Doug: Does God make a covenant with Israel? Are they the covenantal community? Is Israel the Old Testament church? What do you think that means? There were certainly nonBs in the OT covenant. A covenant is a relationship set up by God (usually administered by blood) where there are duties and blessings. It isn’t necessarily a saving thing, as in Salvation/Heaven. That’s why the OT and NT talk about the circumcision of the heart, of the New Covenant. So there are Bs and UnBs within a covenantal community. All of the people in the cov community receive blessings from God (manna, getting out of Egypt, miracles, etc), and cursings too for that matter (not getting to get into the promised land) – but not all within the cov community are Christians. Some are, some aren’t.

This is an important concept here and I want to make sure you get it. This makes you read the OT differently than the way it seems you are looking at things. This is covenantal verses dispensational theology (just so you know).

Megan: Okay, I’m understanding this.

Doug: Very good.

Doug: What’s the point of the unregenerate being a part of the visible church you might ask? Well, number one, it happens all the time, and also there are blessings and curses associated with being the cov community. ALL of Israel was released from captivity from Egypt – not just the believers. That would be a benefit for sure. We strive for a greater overlap between visible and invisible, but this will never be a 1 to 1 correlation. The normal Baptist is uncomfortable with this and doesn’t like it, ignores it.

Megan: This may be part of what I was asking in my earlier email. Is there any chance of someone being in the “covenantal” community, who thinks they are part of the church, but really aren’t, although to them and to everyone else they look like the visible church? They might be the invisible church? But then would they receive the same benefit as the rest of those in the covenantal community anyway? I’m sure I’m not understanding the visible/invisible thing.

Doug: This is what I was trying to explain above. In this understanding, there are four groups of people. The questions are what is a person’s relationship with Jesus and the Church.
No to Cross, Yes to Church
No to Cross, No to Church
Yes to Cross, Yes to Church
Yes to Cross, No to Church
In the context of our discussion here, everyone fits into one of these categories (and can change categories of course).

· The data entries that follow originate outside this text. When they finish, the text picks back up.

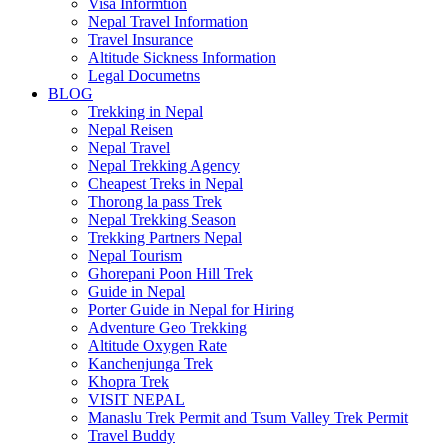
Visa Informtion
Nepal Travel Information
Travel Insurance
Altitude Sickness Information
Legal Documetns
BLOG
Trekking in Nepal
Nepal Reisen
Nepal Travel
Nepal Trekking Agency
Cheapest Treks in Nepal
Thorong la pass Trek
Nepal Trekking Season
Trekking Partners Nepal
Nepal Tourism
Ghorepani Poon Hill Trek
Guide in Nepal
Porter Guide in Nepal for Hiring
Adventure Geo Trekking
Altitude Oxygen Rate
Kanchenjunga Trek
Khopra Trek
VISIT NEPAL
Manaslu Trek Permit and Tsum Valley Trek Permit
Travel Buddy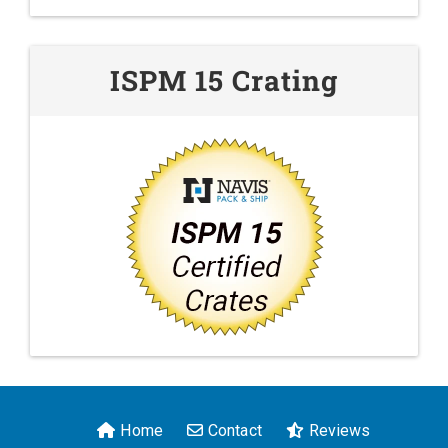
ISPM 15 Crating
Home
Contact
Reviews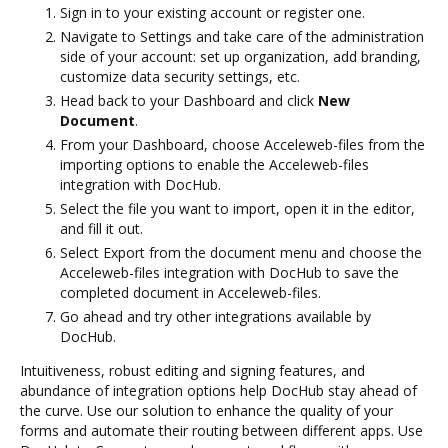
Sign in to your existing account or register one.
Navigate to Settings and take care of the administration
side of your account: set up organization, add branding,
customize data security settings, etc.
Head back to your Dashboard and click
New
Document
.
From your Dashboard, choose Acceleweb-files from the
importing options to enable the Acceleweb-files
integration with DocHub.
Select the file you want to import, open it in the editor,
and fill it out.
Select Export from the document menu and choose the
Acceleweb-files integration with DocHub to save the
completed document in Acceleweb-files.
Go ahead and try other integrations available by
DocHub.
Intuitiveness, robust editing and signing features, and
abundance of integration options help DocHub stay ahead of
the curve. Use our solution to enhance the quality of your
forms and automate their routing between different apps. Use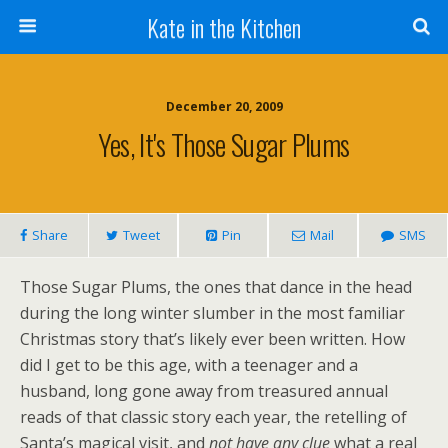
Kate in the Kitchen
December 20, 2009
Yes, It's Those Sugar Plums
Share
Tweet
Pin
Mail
SMS
Those Sugar Plums, the ones that dance in the head
during the long winter slumber in the most familiar
Christmas story that’s likely ever been written. How
did I get to be this age, with a teenager and a
husband, long gone away from treasured annual
reads of that classic story each year, the retelling of
Santa’s magical visit, and
not have any clue
what a real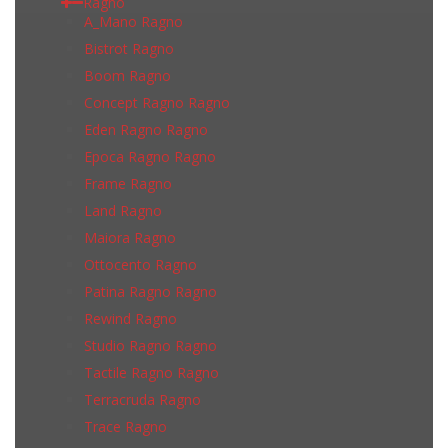
Ragno
A_Mano Ragno
Bistrot Ragno
Boom Ragno
Concept Ragno Ragno
Eden Ragno Ragno
Epoca Ragno Ragno
Frame Ragno
Land Ragno
Maiora Ragno
Ottocento Ragno
Patina Ragno Ragno
Rewind Ragno
Studio Ragno Ragno
Tactile Ragno Ragno
Terracruda Ragno
Trace Ragno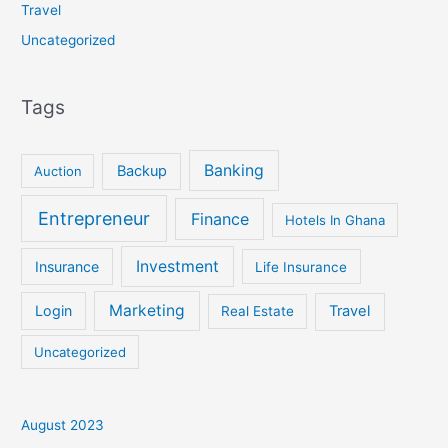
Travel
Uncategorized
Tags
Banking
Backup
Auction
Entrepreneur
Finance
Hotels In Ghana
Investment
Insurance
Life Insurance
Marketing
Login
Travel
Real Estate
Uncategorized
August 2023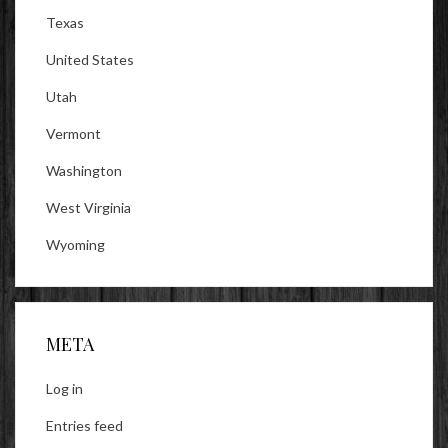
Texas
United States
Utah
Vermont
Washington
West Virginia
Wyoming
META
Log in
Entries feed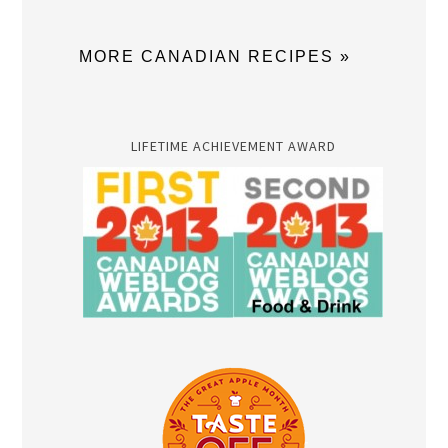
MORE CANADIAN RECIPES »
LIFETIME ACHIEVEMENT AWARD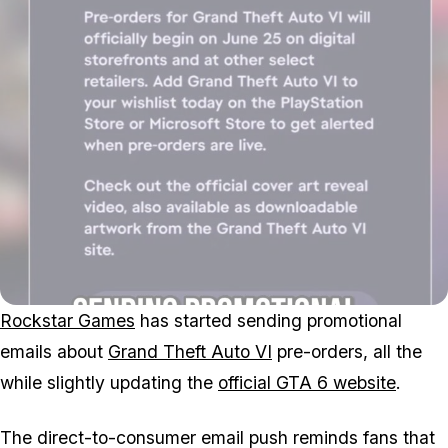
Rockstar Games
has started sending promotional
emails about
Grand Theft Auto VI
pre-orders, all the
while slightly updating the
official
GTA 6
website
.
The direct-to-consumer email push reminds fans that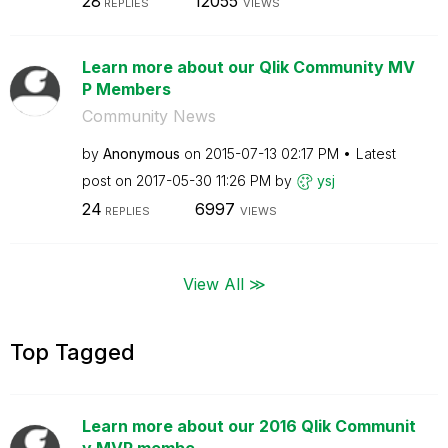
28
12055
REPLIES
VIEWS
Learn more about our Qlik Community MV
P Members
Community News
by
Anonymous
on
‎2015-07-13
02:17 PM
Latest
post on
‎2017-05-30
11:26 PM
by
ysj
24
6997
REPLIES
VIEWS
View All ≫
Top Tagged
Learn more about our 2016 Qlik Communit
y MVP membe...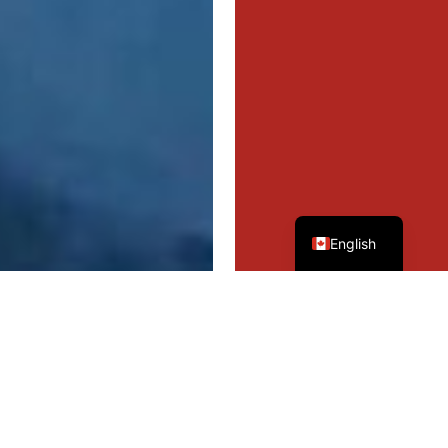
French
English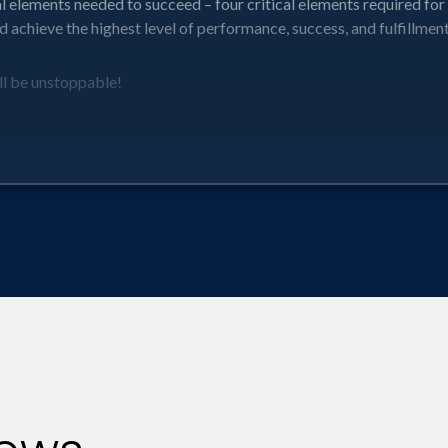
al elements needed to succeed – four critical elements required fo
 achieve the highest level of performance, success, and fulfillment
l be unstoppable!
your potential – achieving your highest performance, fulfillment, 
o discover that you can do more than you think.
if you break them down and push forward without regrets.
llment level but also our impact on those around us.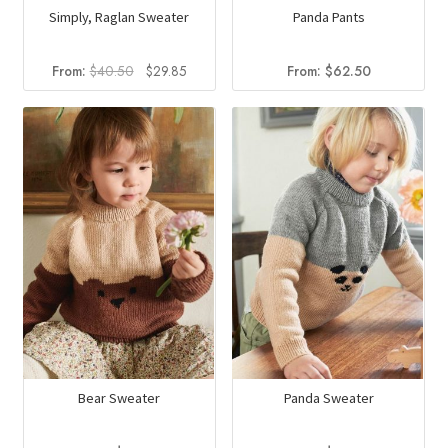
Simply, Raglan Sweater
Panda Pants
Original
Current
From:
$
40.50
$
29.85
From:
$
62.50
price
price
was:
is:
$40.50.
$29.85.
Bear Sweater
Panda Sweater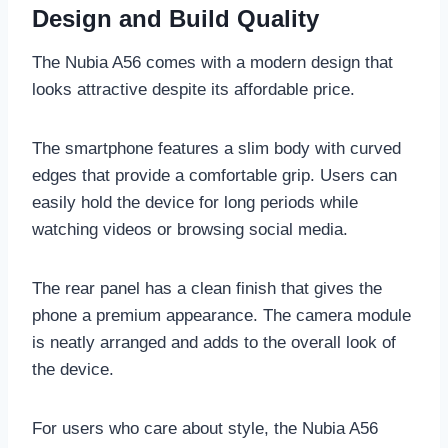
Design and Build Quality
The Nubia A56 comes with a modern design that
looks attractive despite its affordable price.
The smartphone features a slim body with curved
edges that provide a comfortable grip. Users can
easily hold the device for long periods while
watching videos or browsing social media.
The rear panel has a clean finish that gives the
phone a premium appearance. The camera module
is neatly arranged and adds to the overall look of
the device.
For users who care about style, the Nubia A56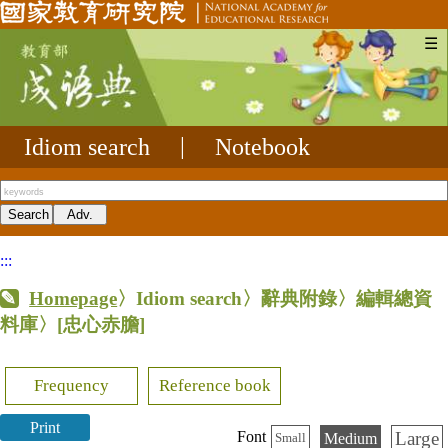
☰
Idiom search
|
Notebook
:::
Homepage
〉Idiom search〉辭典附錄〉編輯總資
料庫〉
[忠心赤膽]
Frequency
Reference book
Print
Large
Font
Medium
Small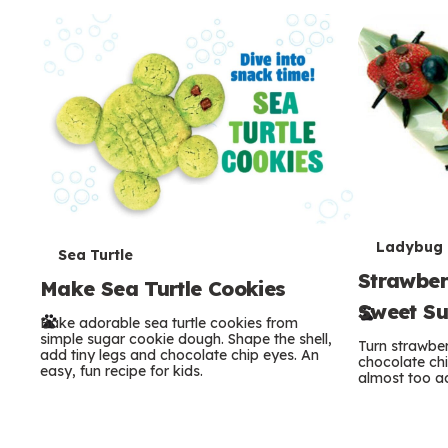
c
o
n
d
a
r
T
y
Ladybug
T
Sea Turtle
Strawber
e
Make Sea Turtle Cookies
e
Sweet S
r
Bake adorable sea turtle cookies from
r
simple sugar cookie dough. Shape the shell,
Turn strawber
add tiny legs and chocolate chip eyes. An
m
chocolate chi
m
easy, fun recipe for kids.
almost too ad
s
s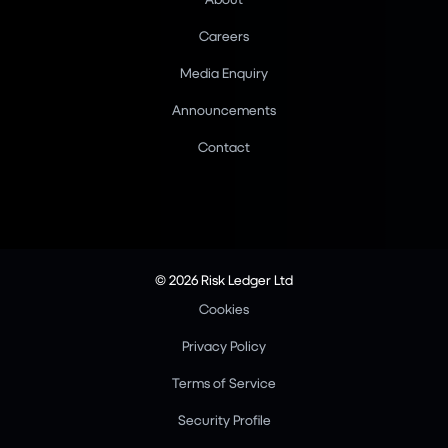
Careers
Media Enquiry
Announcements
Contact
© 2026 Risk Ledger Ltd
Cookies
Privacy Policy
Terms of Service
Security Profile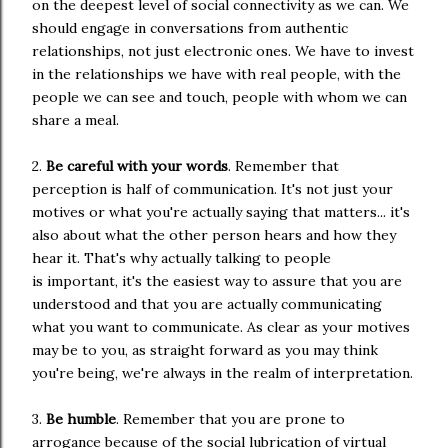
on the deepest level of social connectivity as we can. We
should engage in conversations from authentic
relationships, not just electronic ones. We have to invest
in the relationships we have with real people, with the
people we can see and touch, people with whom we can
share a meal.
2.
Be careful with your words
. Remember that
perception is half of communication. It's not just your
motives or what you're actually saying that matters... it's
also about what the other person hears and how they
hear it. That's why actually talking to people
is important, it's the easiest way to assure that you are
understood and that you are actually communicating
what you want to communicate. As clear as your motives
may be to you, as straight forward as you may think
you're being, we're always in the realm of interpretation.
3.
Be humble
. Remember that you are prone to
arrogance because of the social lubrication of virtual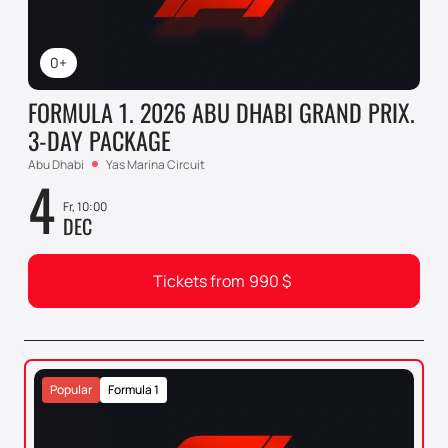
0+
FORMULA 1. 2026 ABU DHABI GRAND PRIX.
3-DAY PACKAGE
Abu Dhabi
Yas Marina Circuit
4
Fr, 10:00
DEC
Tickets from
990
$
Popular
Formula 1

The two columns on the right are what makes up the visible church. These are the people who are under the authority of the church, members of churches, taking the sacraments, etc. They are the covenantal community. They are like Israel in the OT. But not everyone in church is a Christian. Some are not elect while others are elect and have not yet realized their election in space and time.

Where we want people to be is in Yes/Yes. That is the best place. The book Jaded makes the case that the bottom right place is fine too, but the Bible indicates otherwise. The top right corner are the people you don’t find many of in Oklahoma – more in the Northeast or in Nebraska. I’d say in Oklahoma you see mostly the top left and bottom right people.

We want to minister to people where they are and pray that God will move in their hearts to help them align the outside with the inside. Bottom left is what we’re praying for. That’s the place to be.

Does this help?

Megan: Yes. So if I’m getting this, you can have believers who are in the covenantal community, or visible church, or not in that. You can also have non-believers who are in the cc or not in that. Believers in either category are still believers and will still be in heaven when they die, but the proper place for the believer while on earth is as a member of the cc. Am I understanding that?

Doug: Yes, although I am uncomfortable with the Jaded book people. Augustine and others said, “there is no salvation outside of the church.” Depends on what he means by that, but a believer who is operating outside of the church should seriously wonder about that. Not saying he or she isn’t a Xian, but that Bs should WANT church, for it is the bride of Christ.
Now, if we know that there have always been (and I contend will always be) both the regenerate and the unregenerate within the midst of God’s people (and he does call this mixed group his people), his church , then how do we know what marks off that mixed group from the outside world? God gave us a mark for that – circumcision. Ouch. Why that? Much speculation, but essentially it was God’s choice to do so, and he is the one who said that every boy at eight days old was to be marked out as belonging to the cov community. No choice in the matter. Esau and Jacob. Isaac and Ishmael. Both in the cov community – one elect and the other not. Does this make sense?

Megan: So are you saying that there are unregenerate people in the group of people God calls his church? If they are in the group that God calls his own, then will they be in Heaven later on?

Doug: If you’re following, then yes, I am saying (along with the OT) that there are unregenerate people within the cov community. Within his church.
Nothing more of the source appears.